Sugar Scandal: In Africa, Nestlé is Still Putting Profit Ahead of Babies’ Health
November 18, 2025 | Source: Public Eye | by Zurich, Lausanne
This latest investigation follows in the wake of our revelations in 2024, which highlighted Nestlé’s scandalous double standard. In collaboration with African civil society organisations, Public Eye commissioned an analysis in a reference laboratory of around one hundred Cerelac infant cereals that are sold in 20 countries on the continent. The results show that over 90% of these products for babies from six months onwards contain added sugar – on average, close to six grammes per serving, or the equivalent of one and a half sugar cubes. This is 50% more than the average found during our initial investigation which focused primarily on Asia and Latin America, and twice as much as the level detected in India, the world’s biggest market for Cerelac. The highest value found in Africa was 7.5 grammes per serving in a product sold in Kenya. In Switzerland and in the main European markets, such products are sold without added sugar.
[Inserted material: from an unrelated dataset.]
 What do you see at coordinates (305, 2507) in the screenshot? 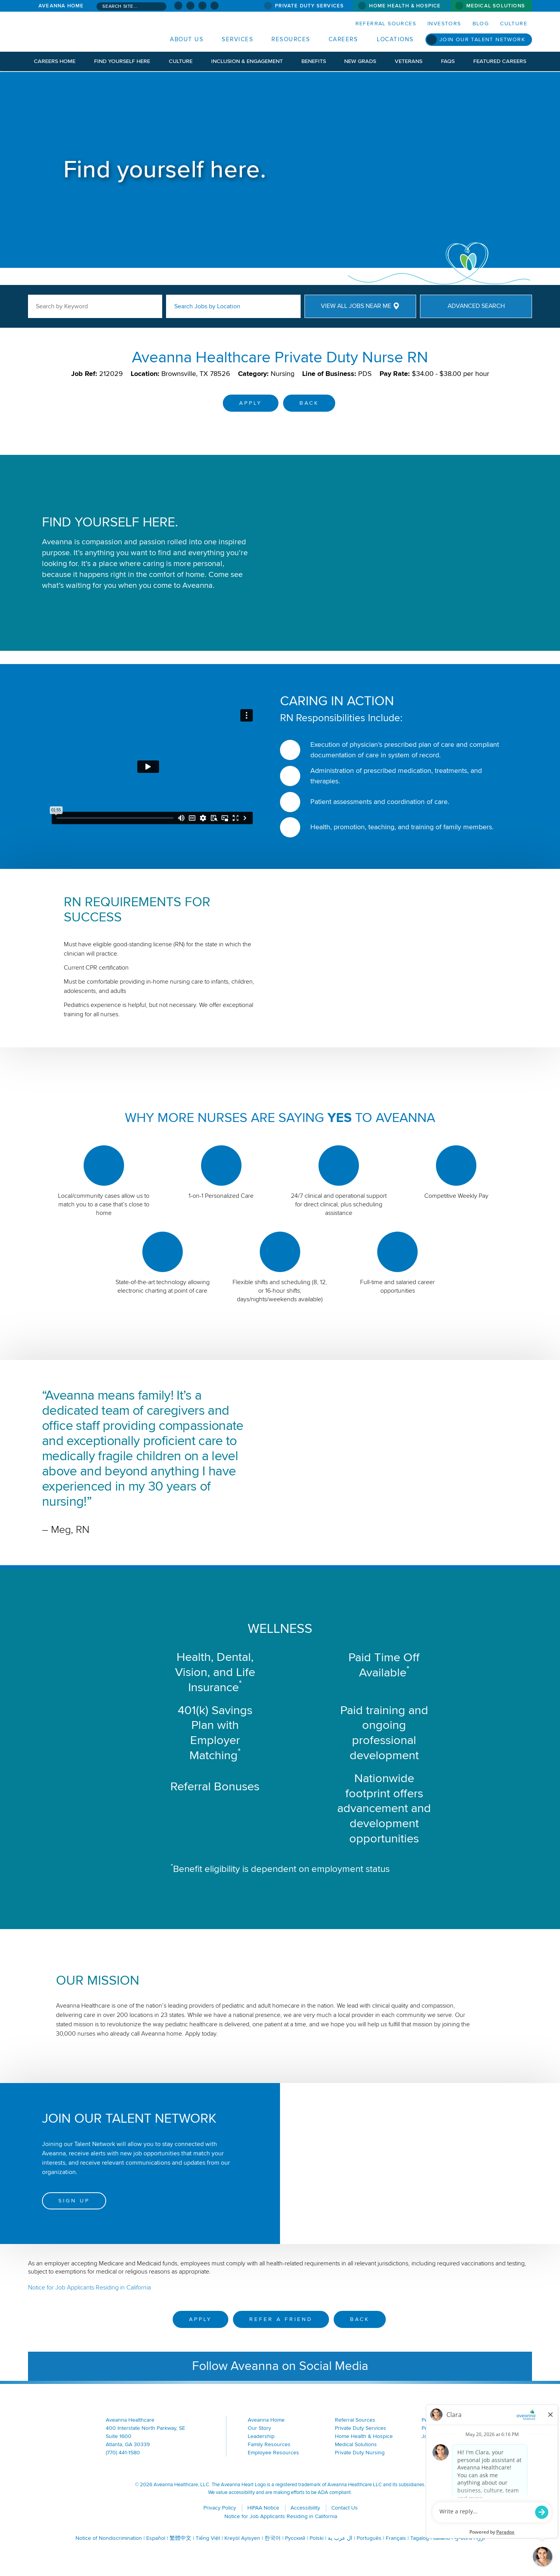 I see `Accessibility` at bounding box center [305, 2507].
In India, where our revelations caused a wave of indignation, the food giant announced it was launching 14 new Cerelac products without any added sugar. But in Africa and other low- or middle-income countries, Nestlé continues to add sugar to most of its products, in violation of the World Health Organization’s guidelines. Obesity – including Childhood obesity – is advancing at an alarming rate on the African continent, and numerous countries are facing a double burden of malnutrition where delayed growth, underweight and obesity co-exist.